RIU Hotels has invested in a number of new protocols.

In our lobby, a thermal camera examines guests as they enter through a sliding door: Let it cool and you’ll get a green light to enter.

But if your temperature gets too high, a discreet red warning comes in at the front desk.

“The world will see us as an example. A positive example,” hotel manager Sergio Navarro told CNN.

“We feel very brave to show the world our product. And people are investing fantastically so far, guests are responding so well.”

Still, when the alarm goes off in the middle of my coffee, I briefly wonder if the thermal camera caught someone sneaking in with a fever. Just a fire alarm exam, as it turned out.

Hyper hygiene

Pictures of Attica Shubert's stay at the newly opened Hotel Riu Concordia in Mallorca

CNN correspondent Attica Shubert sits down for breakfast wearing a face mask and plastic gloves.

The staff is relentlessly cheerful. When I tell the waiter to have breakfast alone, he congratulates me on choosing the “safest option”.
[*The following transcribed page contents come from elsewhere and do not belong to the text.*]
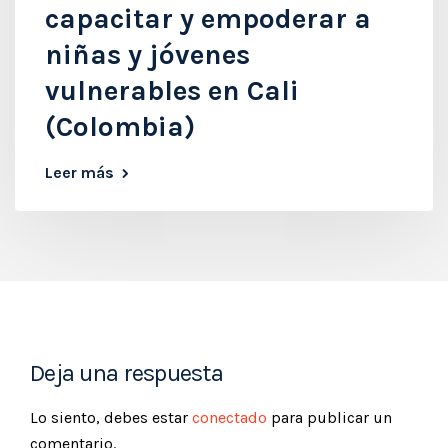
capacitar y empoderar a
niñas y jóvenes
vulnerables en Cali
(Colombia)
Leer más
Deja una respuesta
Lo siento, debes estar
conectado
para publicar un
comentario.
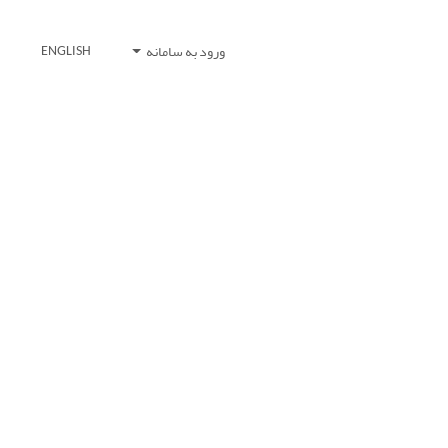
ورود به سامانه
ENGLISH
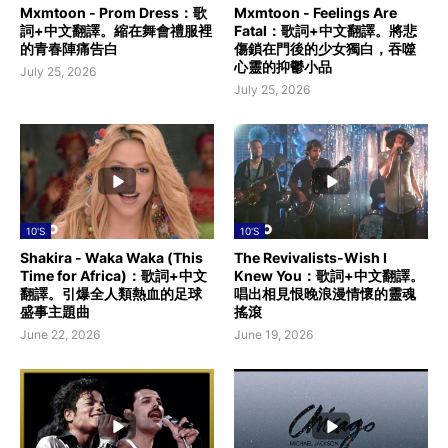
Mxmtoon - Prom Dress：歌
Mxmtoon - Feelings Are
詞+中文翻譯。縮在舞會禮服裡
Fatal：歌詞+中文翻譯。將悲
的青春陣痛告白
傷鎖在門後的少女獨白，吞噬
心靈的抑鬱小品
July 25, 2026
July 25, 2026
10'S
10'S
Shakira - Waka Waka (This
The Revivalists-Wish I
Time for Africa)：歌詞+中文
Knew You：歌詞+中文翻譯。
翻譯。引爆全人類熱血的足球
唱出相見恨晚浪漫情懷的靈魂
盛事主題曲
搖滾
June 22, 2026
June 19, 2026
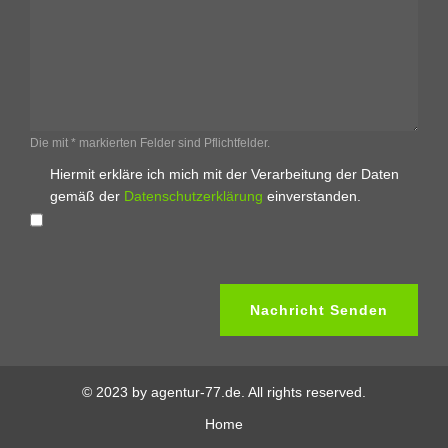
Die mit * markierten Felder sind Pflichtfelder.
Hiermit erkläre ich mich mit der Verarbeitung der Daten
gemäß der
Datenschutzerklärung
einverstanden.
© 2023 by agentur-77.de. All rights reserved.
Home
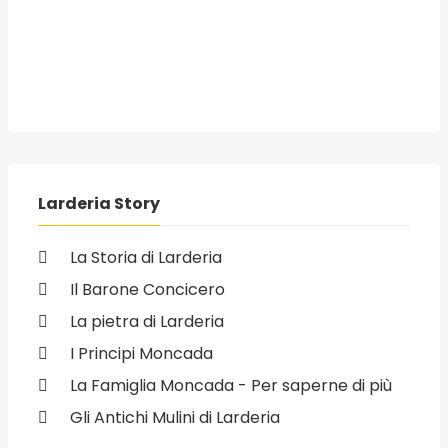
Larderia Story
La Storia di Larderia
Il Barone Concicero
La pietra di Larderia
I Principi Moncada
La Famiglia Moncada - Per saperne di più
Gli Antichi Mulini di Larderia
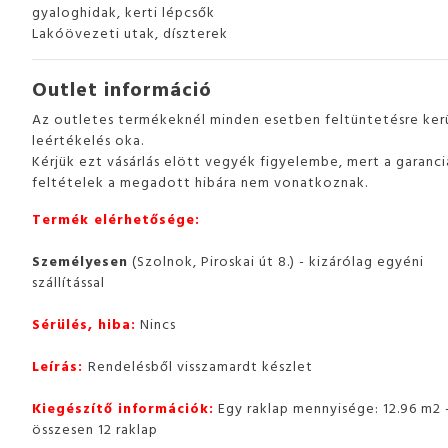
gyaloghidak, kerti lépcsők
Lakóövezeti utak, díszterek
Outlet információ
Az outletes termékeknél minden esetben feltüntetésre kerü
leértékelés oka.
Kérjük ezt vásárlás elött vegyék figyelembe, mert a garanciá
feltételek a megadott hibára nem vonatkoznak.
Termék elérhetősége:
Személyesen
(Szolnok, Piroskai út 8.) - kizárólag egyéni
szállítással
Sérülés, hiba:
Nincs
Leírás:
Rendelésből visszamardt készlet
Kiegészítő információk:
Egy raklap mennyisége: 12.96 m2 
összesen 12 raklap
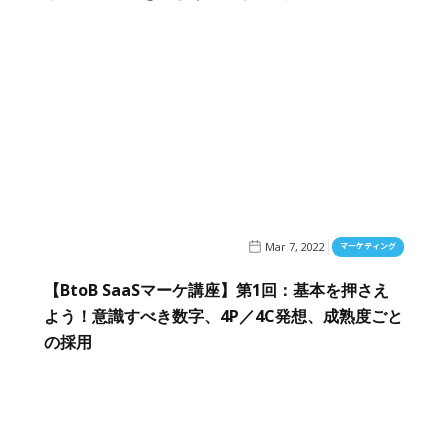
Mar 7, 2022
マーケティング
【BtoB SaaSマーケ講座】第1回：基本を押さえ
よう！意識すべき数字、4P／4C発想、成熟度ごと
の採用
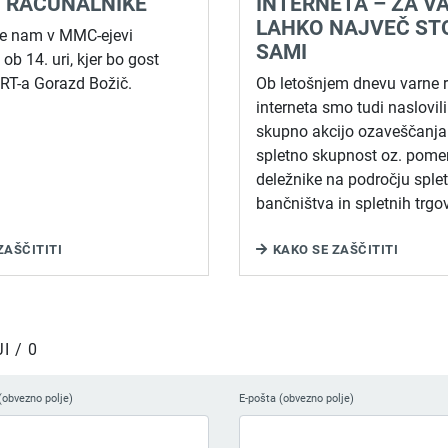
V RAČUNALNIKE
INTERNETA – ZA V
LAHKO NAJVEČ ST
 se nam v MMC-ejevi
SAMI
 ob 14. uri, kjer bo gost
ERT-a Gorazd Božič.
Ob letošnjem dnevu varne 
interneta smo tudi naslovil
skupno akcijo ozaveščanja 
spletno skupnost oz. pom
deležnike na področju sple
bančništva in spletnih trgov
ZAŠČITITI
KAKO SE ZAŠČITITI
 / 0
(obvezno polje)
E-pošta (obvezno polje)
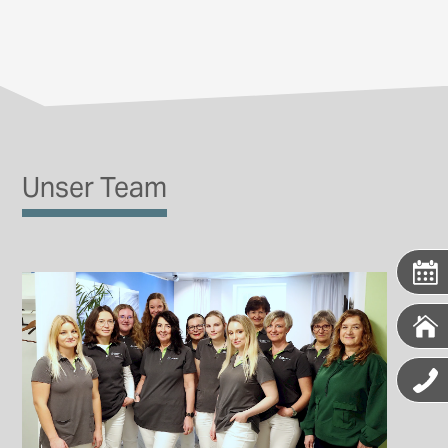
Unser Team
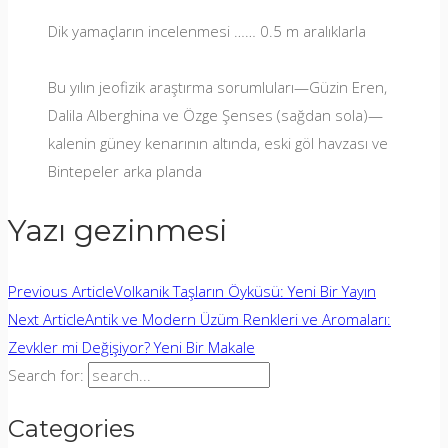
Dik yamaçların incelenmesi …
… 0.5 m aralıklarla
Bu yılın jeofizik araştırma sorumluları—Güzin Eren,
Dalila Alberghina ve Özge Şenses (sağdan sola)—
kalenin güney kenarının altında, eski göl havzası ve
Bintepeler arka planda
Yazı gezinmesi
Previous Article
Volkanik Taşların Öyküsü: Yeni Bir Yayın
Next Article
Antik ve Modern Üzüm Renkleri ve Aromaları:
Zevkler mi Değişiyor? Yeni Bir Makale
Search for:
Categories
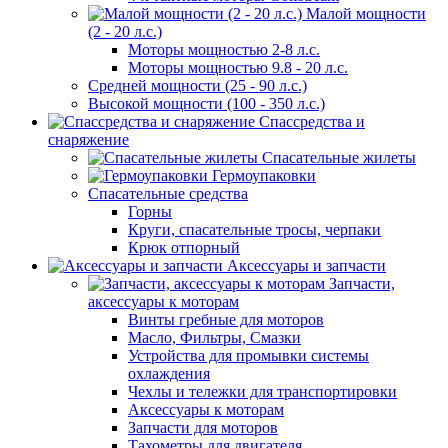
Малой мощности
(2 - 20 л.с.)
Моторы мощностью 2-8 л.с.
Моторы мощностью 9.8 - 20 л.с.
Средней мощности (25 - 90 л.с.)
Высокой мощности (100 - 350 л.с.)
Спассредства и
снаряжение
Спасательные жилеты
Гермоупаковки
Спасательные средства
Горны
Круги, спасательные тросы, черпаки
Крюк отпорный
Аксессуары и запчасти
Запчасти,
аксессуары к моторам
Винты гребные для моторов
Масло, Фильтры, Смазки
Устройства для промывки системы
охлаждения
Чехлы и тележки для транспортировки
Аксессуары к моторам
Запчасти для моторов
Тахометры для двигателя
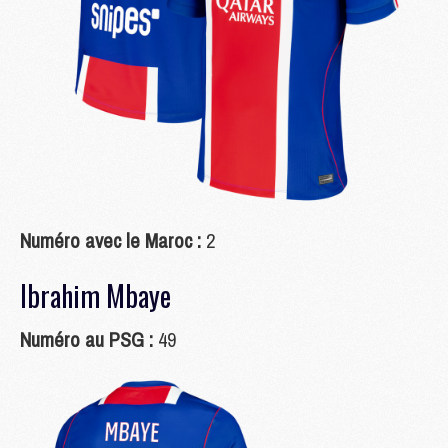
Numéro avec le Maroc :
2
Ibrahim Mbaye
Numéro au PSG :
49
My dish is securely sealed and there are signs all around reminding me to stay two meters away from the other guests.

Navigating the breakfast buffet is tiring though. I have to follow the red arrows on the floor so they don’t collide with others.

Predictably, I take the wrong path in an attempt to get fresh fruit.

The smiling participant kindly leads me to the tempting croissants and pastries that I only narrowly escaped in the first round, but only after they gave me another cleavage of gel-disinfectant.

All the guests around me are Germans. The hotel was booked by tour operator TUI, the number one world tour.

“Destination Experience Representatives” with turquoise T-shirts and a smiling TUI logo around the lobby and pool as an added assurance for guests.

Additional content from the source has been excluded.